Au début des années 1980, elle sort également Dangerous Acquaintances en 1981 et A Child's Adventure (qui contient le titre Times Square) en 1983, disques de pop rock. Elle vit à New York, et, en 1985, elle suit une cure de désintoxication dans le Minnesota. Elle a une liaison avec un homme souffrant de maladie mentale qui se suicide, et divorce de Ben Brierly. Strange Weather, publié en 1987, contient entre autres la chanson qui donne son titre à l'album, autre standard de la chanteuse, une reprise de As Tears Go By (le contraste avec la version de 1964 est saisissant) et The Boulevard of Broken Dreams, morceau des années 1930 ; c'est son plus important succès critique de la décennie. De l'aveu de Faithfull, Strange Weather lui fait prendre conscience de sa valeur et la décide à soigner son addiction. En 1988, elle épouse un acteur, dont elle divorce en 1991.

Années 1990[modifier | modifier le code]

Sa carrière évolue pendant cette période avec la sortie de Blazing Away et sa (re)montée sur les planches avec des interprétations de pièces de Bertolt Brecht et de Kurt Weill. L'album The Seven Deadly Sins (opéra de Brecht et Weill) suit, ainsi que, sur scène, son interprétation dans l'Opéra de quat'sous. De nombreux spectacles consacrés au répertoire des années 1930, relativement confidentiels, dans des cabarets, donneront lieu à une captation : le disque 20th Century Blues, qui comprend deux reprises de standards interprétés par Marlene Dietrich, à laquelle le producteur Hal Willner compare Faithfull.

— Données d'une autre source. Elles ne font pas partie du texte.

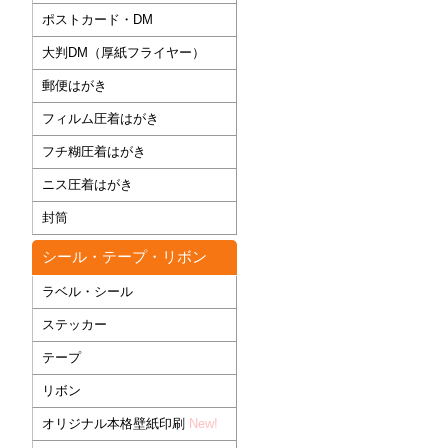
ポストカード・DM
大判DM（厚紙フライヤー）
郵便はがき
フィルム圧着はがき
フチ糊圧着はがき
ニス圧着はがき
封筒
シール・テープ・リボン
ラベル・シール
ステッカー
テープ
リボン
オリジナル本格壁紙印刷
New!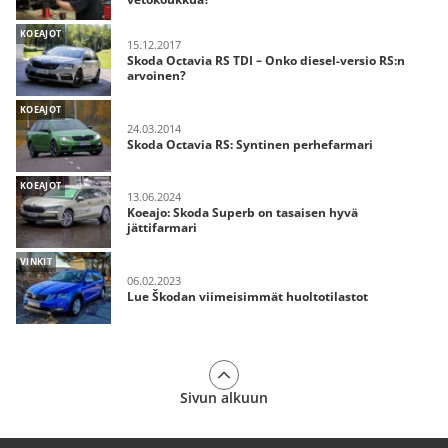
KOEAJOT
15.12.2017
Skoda Octavia RS TDI – Onko diesel-versio RS:n
arvoinen?
KOEAJOT
24.03.2014
Skoda Octavia RS: Syntinen perhefarmari
KOEAJOT
13.06.2024
Koeajo: Skoda Superb on tasaisen hyvä
jättifarmari
VINKIT
06.02.2023
Lue Škodan viimeisimmät huoltotilastot
Sivun alkuun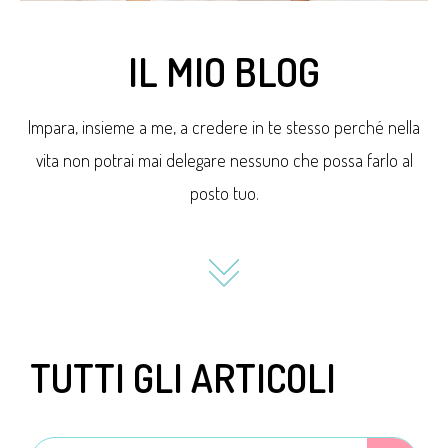
IL MIO BLOG
Impara, insieme a me, a credere in te stesso perché nella
vita non potrai mai delegare nessuno che possa farlo al
posto tuo.
TUTTI GLI ARTICOLI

En 1994, elle publie une autobiographie : Faithfull. En 1995, Angelo Badalamenti lui compose l'album A Secret Life, qui s'ouvre avec Dante et se clôt avec Shakespeare, dont elle écrit ou coécrit presque tous les textes, et Marianne Faithfull interprète également une chanson de la bande originale du film La Cité des enfants perdus composée par Badalamenti.

En 1997, elle chante sur la chanson The Memory Remains de Metallica.

Dreaming my Dreams (1999) est un DVD avec une biographie de son enfance et des vidéos remontant à 1964. Il suit l'évolution de sa carrière avec des entrevues et des commentaires d'artistes l'ayant fréquentée (Les Rolling Stones). Le disque retrace aussi sa vie personnelle, avec son mari John Dunbar et son amant Mick Jagger. En clôture, on peut voir un concert de 30 minutes. La même année, Marianne publie le mélancolique Vagabond Ways dont elle cosigne la moitié des titres et qui contient des reprises de Roger Waters et Leonard Cohen ainsi qu'une chanson de Daniel Lanois (également producteur de l'opus).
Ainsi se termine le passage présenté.